[Task statement]
The records that follow should be returned exactly, pictures excluded.

Stored dataset items:
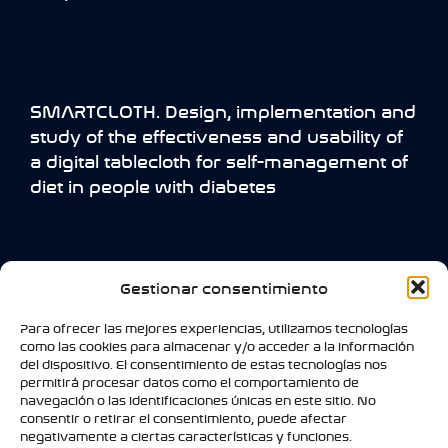
Project Title
SMARTCLOTH. Design, implementation and
study of the effectiveness and usability of
a digital tablecloth for self-management of
diet in people with diabetes
Call
Gestionar consentimiento
Health Research Projects of the 2021 call of
Para ofrecer las mejores experiencias, utilizamos tecnologías
the Strategic Action in Health 2017-2020
como las cookies para almacenar y/o acceder a la información
del dispositivo. El consentimiento de estas tecnologías nos
permitirá procesar datos como el comportamiento de
navegación o las identificaciones únicas en este sitio. No
consentir o retirar el consentimiento, puede afectar
negativamente a ciertas características y funciones.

[Solution for this exercise]
Project Title
SMARTCLOTH. Design, implementation and
study of the effectiveness and usability of
a digital tablecloth for self-management of
diet in people with diabetes
Call
Gestionar consentimiento
Health Research Projects of the 2021 call of
Para ofrecer las mejores experiencias, utilizamos tecnologías
the Strategic Action in Health 2017-2020
como las cookies para almacenar y/o acceder a la información
del dispositivo. El consentimiento de estas tecnologías nos
permitirá procesar datos como el comportamiento de
navegación o las identificaciones únicas en este sitio. No
consentir o retirar el consentimiento, puede afectar
negativamente a ciertas características y funciones.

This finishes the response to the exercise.